The company developed two different programs for the “Port-A-Script.” The first is a Cloud Version of Pharmacy and the other is a Premises Version.

The Cloud Version is used for a Pharmacy who does not have the capital to invest in a lot of equipment and the information is stored in a cloud system and retrieved by the pharmacy through the cloud.
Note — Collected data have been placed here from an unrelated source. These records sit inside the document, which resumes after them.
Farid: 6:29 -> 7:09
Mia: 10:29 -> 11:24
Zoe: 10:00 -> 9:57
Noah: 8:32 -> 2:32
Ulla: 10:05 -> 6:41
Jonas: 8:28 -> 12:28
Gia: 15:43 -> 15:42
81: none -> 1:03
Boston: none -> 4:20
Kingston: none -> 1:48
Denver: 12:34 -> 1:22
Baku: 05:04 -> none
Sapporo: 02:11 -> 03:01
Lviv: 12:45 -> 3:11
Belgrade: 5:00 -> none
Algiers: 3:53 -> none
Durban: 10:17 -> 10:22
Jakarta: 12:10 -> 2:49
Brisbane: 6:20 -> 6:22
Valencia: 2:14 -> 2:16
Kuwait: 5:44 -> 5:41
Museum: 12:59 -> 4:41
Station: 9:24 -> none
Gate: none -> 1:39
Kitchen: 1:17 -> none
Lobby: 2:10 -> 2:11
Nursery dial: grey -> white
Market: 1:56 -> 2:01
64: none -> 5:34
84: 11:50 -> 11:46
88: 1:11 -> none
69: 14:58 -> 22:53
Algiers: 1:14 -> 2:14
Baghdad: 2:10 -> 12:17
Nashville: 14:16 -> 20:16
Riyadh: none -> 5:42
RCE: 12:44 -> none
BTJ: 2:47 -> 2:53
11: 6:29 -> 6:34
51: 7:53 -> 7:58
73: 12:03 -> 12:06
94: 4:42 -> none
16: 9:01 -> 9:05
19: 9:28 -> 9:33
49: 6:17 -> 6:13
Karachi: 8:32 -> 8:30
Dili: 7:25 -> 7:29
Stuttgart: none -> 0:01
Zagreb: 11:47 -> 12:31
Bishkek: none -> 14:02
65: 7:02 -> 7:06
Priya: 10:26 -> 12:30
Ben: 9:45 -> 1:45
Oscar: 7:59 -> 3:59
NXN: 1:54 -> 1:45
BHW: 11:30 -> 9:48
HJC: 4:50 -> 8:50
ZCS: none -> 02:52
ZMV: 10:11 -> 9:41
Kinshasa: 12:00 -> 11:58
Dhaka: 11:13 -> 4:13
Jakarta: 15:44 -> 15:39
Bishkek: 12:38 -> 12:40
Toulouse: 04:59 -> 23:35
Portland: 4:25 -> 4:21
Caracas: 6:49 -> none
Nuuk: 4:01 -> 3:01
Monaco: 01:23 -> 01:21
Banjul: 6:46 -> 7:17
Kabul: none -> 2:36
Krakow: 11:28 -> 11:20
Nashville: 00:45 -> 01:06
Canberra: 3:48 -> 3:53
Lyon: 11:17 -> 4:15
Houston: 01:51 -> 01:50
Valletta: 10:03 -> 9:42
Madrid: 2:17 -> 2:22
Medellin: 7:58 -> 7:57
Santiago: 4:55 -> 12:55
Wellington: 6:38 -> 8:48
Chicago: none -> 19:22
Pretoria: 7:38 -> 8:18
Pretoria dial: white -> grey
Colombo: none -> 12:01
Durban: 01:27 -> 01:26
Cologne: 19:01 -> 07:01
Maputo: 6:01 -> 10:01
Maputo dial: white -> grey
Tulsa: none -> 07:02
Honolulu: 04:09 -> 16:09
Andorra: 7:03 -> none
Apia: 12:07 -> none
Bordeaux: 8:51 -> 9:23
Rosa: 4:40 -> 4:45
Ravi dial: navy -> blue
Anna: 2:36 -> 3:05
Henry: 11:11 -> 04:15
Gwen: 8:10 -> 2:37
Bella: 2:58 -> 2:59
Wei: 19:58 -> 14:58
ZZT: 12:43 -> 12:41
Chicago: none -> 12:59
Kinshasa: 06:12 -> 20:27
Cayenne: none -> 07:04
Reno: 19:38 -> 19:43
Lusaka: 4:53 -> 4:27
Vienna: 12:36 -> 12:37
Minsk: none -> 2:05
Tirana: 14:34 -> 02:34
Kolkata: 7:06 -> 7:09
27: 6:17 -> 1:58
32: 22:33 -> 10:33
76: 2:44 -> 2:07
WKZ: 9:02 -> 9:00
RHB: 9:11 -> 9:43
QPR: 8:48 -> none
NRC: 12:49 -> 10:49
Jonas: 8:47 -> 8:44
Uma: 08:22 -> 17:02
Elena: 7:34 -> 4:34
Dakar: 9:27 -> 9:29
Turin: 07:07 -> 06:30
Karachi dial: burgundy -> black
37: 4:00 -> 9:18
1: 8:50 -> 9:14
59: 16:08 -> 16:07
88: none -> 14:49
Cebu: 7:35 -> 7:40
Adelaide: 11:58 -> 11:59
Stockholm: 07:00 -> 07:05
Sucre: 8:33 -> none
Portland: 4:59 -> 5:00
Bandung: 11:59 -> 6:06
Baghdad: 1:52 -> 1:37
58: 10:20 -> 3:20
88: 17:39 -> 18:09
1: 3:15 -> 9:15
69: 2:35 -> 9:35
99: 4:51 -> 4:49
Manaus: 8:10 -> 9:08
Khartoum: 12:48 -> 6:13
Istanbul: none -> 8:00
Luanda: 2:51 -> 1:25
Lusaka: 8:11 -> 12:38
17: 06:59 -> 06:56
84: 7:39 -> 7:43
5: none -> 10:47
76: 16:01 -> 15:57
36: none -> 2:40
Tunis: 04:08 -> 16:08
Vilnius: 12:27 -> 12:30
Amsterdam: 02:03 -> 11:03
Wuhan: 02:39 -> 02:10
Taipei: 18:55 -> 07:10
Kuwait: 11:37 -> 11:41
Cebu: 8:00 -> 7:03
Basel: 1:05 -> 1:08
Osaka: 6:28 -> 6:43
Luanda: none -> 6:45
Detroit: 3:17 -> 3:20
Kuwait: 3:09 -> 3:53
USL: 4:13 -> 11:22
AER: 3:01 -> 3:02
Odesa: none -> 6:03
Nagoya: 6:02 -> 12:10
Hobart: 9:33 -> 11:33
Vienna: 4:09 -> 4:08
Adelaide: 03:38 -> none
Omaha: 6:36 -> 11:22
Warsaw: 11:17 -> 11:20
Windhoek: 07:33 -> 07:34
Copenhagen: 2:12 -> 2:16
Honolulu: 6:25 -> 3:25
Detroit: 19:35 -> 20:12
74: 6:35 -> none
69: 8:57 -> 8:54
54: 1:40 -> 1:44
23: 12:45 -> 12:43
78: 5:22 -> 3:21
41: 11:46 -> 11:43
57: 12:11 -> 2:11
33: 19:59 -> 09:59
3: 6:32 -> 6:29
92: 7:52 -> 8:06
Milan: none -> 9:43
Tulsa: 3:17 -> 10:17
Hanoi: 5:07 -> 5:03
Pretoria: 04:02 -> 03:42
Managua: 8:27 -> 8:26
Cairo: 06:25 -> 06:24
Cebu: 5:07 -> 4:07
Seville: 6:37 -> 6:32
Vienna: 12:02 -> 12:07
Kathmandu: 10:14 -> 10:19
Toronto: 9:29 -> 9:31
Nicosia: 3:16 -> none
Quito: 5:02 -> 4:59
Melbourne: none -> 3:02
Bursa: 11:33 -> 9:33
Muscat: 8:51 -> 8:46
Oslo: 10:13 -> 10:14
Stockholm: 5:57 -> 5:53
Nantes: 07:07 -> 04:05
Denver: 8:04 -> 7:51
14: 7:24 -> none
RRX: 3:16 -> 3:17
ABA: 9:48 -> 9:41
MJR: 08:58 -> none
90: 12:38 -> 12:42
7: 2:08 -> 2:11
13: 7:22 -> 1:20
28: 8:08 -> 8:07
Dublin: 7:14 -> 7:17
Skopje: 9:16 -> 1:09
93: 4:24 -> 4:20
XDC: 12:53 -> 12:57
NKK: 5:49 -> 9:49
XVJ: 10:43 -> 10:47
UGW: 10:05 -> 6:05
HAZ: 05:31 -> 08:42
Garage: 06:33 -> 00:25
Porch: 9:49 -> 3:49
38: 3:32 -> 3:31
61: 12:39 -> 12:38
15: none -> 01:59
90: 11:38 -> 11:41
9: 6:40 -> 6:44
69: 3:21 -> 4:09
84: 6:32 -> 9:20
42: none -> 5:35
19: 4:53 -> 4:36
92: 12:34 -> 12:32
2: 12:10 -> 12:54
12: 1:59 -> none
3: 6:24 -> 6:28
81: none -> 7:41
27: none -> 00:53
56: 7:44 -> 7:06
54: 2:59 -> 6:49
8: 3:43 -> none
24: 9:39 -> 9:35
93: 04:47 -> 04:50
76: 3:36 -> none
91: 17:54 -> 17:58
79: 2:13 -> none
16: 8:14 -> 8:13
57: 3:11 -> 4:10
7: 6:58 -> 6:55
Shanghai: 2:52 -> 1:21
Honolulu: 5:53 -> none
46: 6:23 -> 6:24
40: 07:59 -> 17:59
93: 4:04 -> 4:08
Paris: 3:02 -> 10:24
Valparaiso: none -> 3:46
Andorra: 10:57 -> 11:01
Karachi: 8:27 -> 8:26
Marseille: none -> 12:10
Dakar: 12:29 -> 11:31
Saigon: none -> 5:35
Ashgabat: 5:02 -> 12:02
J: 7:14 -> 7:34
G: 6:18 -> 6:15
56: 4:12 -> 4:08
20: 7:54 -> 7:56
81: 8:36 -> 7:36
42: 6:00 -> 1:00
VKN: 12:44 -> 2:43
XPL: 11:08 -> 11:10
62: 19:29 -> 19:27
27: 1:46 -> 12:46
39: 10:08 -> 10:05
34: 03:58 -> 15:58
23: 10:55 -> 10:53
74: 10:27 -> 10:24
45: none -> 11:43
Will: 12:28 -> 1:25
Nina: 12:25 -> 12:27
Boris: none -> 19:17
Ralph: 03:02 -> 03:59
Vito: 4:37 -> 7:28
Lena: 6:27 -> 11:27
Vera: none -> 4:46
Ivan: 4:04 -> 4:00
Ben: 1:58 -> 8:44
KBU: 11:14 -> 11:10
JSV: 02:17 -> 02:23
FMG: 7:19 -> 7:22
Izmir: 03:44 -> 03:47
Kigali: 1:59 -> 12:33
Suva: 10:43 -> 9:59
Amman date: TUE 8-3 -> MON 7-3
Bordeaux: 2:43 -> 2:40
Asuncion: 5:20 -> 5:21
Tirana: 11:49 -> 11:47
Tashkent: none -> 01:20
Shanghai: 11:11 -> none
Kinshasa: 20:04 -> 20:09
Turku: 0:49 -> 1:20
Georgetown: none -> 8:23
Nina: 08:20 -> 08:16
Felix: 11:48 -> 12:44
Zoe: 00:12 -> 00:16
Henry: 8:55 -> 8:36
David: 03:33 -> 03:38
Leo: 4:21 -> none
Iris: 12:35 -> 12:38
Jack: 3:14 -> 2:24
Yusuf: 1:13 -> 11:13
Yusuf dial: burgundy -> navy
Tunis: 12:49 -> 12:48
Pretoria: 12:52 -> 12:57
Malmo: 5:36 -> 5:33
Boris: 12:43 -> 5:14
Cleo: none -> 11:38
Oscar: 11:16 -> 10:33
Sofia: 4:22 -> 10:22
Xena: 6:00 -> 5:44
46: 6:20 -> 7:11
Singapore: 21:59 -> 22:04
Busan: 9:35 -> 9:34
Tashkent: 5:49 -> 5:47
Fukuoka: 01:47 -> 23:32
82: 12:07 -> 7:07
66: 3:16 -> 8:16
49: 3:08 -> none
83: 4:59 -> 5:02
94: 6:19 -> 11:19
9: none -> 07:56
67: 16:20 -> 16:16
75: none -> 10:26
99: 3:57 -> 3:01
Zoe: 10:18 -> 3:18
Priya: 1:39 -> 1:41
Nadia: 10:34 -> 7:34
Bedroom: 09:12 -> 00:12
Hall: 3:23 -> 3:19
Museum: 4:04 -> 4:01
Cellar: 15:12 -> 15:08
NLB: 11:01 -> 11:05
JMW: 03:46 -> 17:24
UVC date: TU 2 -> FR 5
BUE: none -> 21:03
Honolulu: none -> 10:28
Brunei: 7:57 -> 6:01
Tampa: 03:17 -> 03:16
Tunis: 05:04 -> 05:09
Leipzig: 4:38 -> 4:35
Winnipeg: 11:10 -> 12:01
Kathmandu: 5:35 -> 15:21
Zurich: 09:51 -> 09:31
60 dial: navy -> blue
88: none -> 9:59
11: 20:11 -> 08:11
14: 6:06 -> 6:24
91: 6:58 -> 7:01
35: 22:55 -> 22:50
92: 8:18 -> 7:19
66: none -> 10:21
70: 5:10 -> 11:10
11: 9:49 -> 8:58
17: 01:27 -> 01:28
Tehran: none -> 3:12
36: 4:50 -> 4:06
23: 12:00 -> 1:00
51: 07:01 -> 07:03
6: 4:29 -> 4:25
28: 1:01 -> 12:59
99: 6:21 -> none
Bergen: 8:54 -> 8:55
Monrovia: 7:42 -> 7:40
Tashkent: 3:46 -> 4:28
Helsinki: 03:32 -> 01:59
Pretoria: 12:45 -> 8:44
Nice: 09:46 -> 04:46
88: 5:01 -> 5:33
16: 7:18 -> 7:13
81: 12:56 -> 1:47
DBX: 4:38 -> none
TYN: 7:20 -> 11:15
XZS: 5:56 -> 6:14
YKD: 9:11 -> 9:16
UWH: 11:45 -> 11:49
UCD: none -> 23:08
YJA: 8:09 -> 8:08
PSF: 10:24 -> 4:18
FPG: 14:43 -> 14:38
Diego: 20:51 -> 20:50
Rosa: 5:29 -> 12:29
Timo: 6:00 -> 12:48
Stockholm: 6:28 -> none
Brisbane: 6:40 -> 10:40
The second system is a Premises System where they are able to have the equipment on site, and they have the ability to keep the information on site and transmit the information to the supervising pharmacy.

The Hope Wellness Pharmacy opened up in March 2019 and continues to grow in people using the new remote pharmacy. It has saved people time traveling up to 18-20 minutes going to Columbus to get their prescriptions filled. Hope have less than 1,800 residents, and now have the ability to get their prescriptions

In Indiana, they are more than 78 communities that may lose pharmacies. Presently, the only other remote pharmacy is in Albion, Indiana. Now they are ways to bring health care to rural Indiana communities at a fraction of the cost.